The first time Skylar went away, she was about 4. And as soon as her dad’s car crested the driveway, I was in tears. I mean the ugly cry: face broke up, lip folded under, heaving, snot, the works. The child was only going for a weekend, but I’d never been apart from her so it was like a mini-eternity ‘til she was back underfoot.
I also remember when folks told me that one day, I’d be excited about her trips. I thought they were stone cold crazy and knowing me and my shotgun mouth, I probably told them so. Fast forward seven or eight years to 12:30 today, when Tween Miss Thing officially began her spring break. All next week, she’ll be off spending time with her grandmothers in Brooklyn and Philly, which means I’ll be by myself for seven days.
Won’t need a Kleenex this time. In fact, if you have a noisemaker handy, I’ll toot it for a sec. Spring break is a respite for kids and teachers but hells yeah moms can enjoy it, too.
I mean, it should go without saying, but then I guess it doesn’t, so I’ll make it Tiffany-crystal clear: I adore my daughter. Love the stuffing out of her. We’re actually pretty close, despite this funky attitude minefield and the typical tween-dom grapples with grades, boys, friends, and too much doggone talking in class.
Love her like I do as her mama, I need an opportunity to stare off into space and daydream for a few minutes without chastising myself for unconstructive use of time. It would be nice to get dressed in the morning without hollering at her for fooling around on her netbook instead of ironing her school uniform. And if, in the next seven days, I do not find myself picking up something off the floor that got dropped in a moment of 12-year-old carelessness or don’t have to rewash a dish that she did some half-arse job of scrubbing, I won’t be the least bit upset.

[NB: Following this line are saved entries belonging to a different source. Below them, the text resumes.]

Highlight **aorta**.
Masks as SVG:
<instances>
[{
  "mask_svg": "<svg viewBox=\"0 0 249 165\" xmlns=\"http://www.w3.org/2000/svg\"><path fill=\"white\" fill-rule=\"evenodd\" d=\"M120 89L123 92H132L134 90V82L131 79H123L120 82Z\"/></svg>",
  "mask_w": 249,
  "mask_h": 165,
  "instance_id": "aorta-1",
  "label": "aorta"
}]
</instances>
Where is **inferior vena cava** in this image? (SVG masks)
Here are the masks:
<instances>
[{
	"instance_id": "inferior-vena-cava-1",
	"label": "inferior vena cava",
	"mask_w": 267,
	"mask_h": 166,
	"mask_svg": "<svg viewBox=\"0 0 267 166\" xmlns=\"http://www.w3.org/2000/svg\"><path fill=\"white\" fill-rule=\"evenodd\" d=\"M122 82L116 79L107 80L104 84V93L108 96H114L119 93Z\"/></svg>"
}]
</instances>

Because even though young Harris is my first priority and my ultimate joy in life, I’m still a human being who requires time to recharge, relax, and refuel my patience, my mental space for peace and calm, and my ability to think clearly so I can come up with good motherly wisdom, witty comebacks to snarky comments, and some new recipes for dinner.

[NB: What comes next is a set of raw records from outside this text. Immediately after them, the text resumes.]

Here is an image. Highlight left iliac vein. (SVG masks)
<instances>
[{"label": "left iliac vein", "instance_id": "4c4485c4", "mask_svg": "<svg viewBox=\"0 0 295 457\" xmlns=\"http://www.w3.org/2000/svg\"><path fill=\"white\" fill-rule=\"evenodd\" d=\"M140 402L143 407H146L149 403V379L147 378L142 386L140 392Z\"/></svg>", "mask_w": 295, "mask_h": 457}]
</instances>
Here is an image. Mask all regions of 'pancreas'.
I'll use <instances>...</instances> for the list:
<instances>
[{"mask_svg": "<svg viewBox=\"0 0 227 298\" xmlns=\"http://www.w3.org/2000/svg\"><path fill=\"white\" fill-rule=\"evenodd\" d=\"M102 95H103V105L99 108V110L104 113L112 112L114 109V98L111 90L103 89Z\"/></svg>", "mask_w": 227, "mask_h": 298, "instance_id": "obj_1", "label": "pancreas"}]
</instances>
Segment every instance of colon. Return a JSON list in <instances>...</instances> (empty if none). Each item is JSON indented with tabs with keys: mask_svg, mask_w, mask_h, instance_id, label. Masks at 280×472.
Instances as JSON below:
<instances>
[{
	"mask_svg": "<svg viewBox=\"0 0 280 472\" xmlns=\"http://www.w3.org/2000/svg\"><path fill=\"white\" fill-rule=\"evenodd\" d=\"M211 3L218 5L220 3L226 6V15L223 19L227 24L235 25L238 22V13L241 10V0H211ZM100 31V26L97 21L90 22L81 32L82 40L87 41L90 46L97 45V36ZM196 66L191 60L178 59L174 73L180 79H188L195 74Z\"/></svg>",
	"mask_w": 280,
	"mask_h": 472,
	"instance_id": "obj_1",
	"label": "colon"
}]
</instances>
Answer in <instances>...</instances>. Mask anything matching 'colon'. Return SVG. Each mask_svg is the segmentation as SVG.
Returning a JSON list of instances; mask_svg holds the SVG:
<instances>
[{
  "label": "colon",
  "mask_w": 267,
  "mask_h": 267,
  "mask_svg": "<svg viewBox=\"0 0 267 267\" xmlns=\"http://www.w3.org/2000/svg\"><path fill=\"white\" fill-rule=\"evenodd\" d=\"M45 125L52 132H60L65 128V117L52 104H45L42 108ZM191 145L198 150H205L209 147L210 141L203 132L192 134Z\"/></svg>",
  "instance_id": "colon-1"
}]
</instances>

So while the girl is gone, I’ll be doing just that, trying to get that old thing back and remember what it was I used to do when I was just plain ol’ Janelle and not Skylar’s Mom, Mother Dear, or Mommmmyyyyyy. I vaguely remember going out with my homegirls without worrying about calling home to check on the child and parceling out my time around the even more demanding schedule of pick-up and drop-off times for said little person. I may find myself chastising my friends for not wearing a jacket on a chilly evening or wiping sauce off of their faces when we go out to eat, but I think by now they pretty much understand that once that maternal switch gets flipped on, it can’t be wrenched back off, even during spring break. I think I ...
Wait — did I mention she’ll be gone for seven days? Seven silence-filled, ain’t-nobody-asking-me-for-a-gosh-diddy-thing days?
Oh I did? Forgive me. Got excited all over again.
These few things will be certain: I am definitely getting a manicure and pedicure. I’ve been holding out because I feel guilty since finances around here aren’t flowing like either milk or honey and that kind of splurge is so far off of my radar. But hey, spring break only comes around once a year. And I think I’m going to revisit all the exhibits at the Smithsonian and National Geographic Museum that I get rushed through because I’m bombarded with a one-voice chorus of “Can we go now? Are you done yet? Mommy, you don’t have to read everything on every single wall ...”
So see ya on the other side of spring break and hopefully, we’ll be kinder, gentler, more fresh-faced grown-up people. Send me a postcard.
UPDATE: I dropped her off and starting missing her before I even got across state lines.
What did you do or what are you doing for spring break? Do you vacay with your kids or take a little “you” time?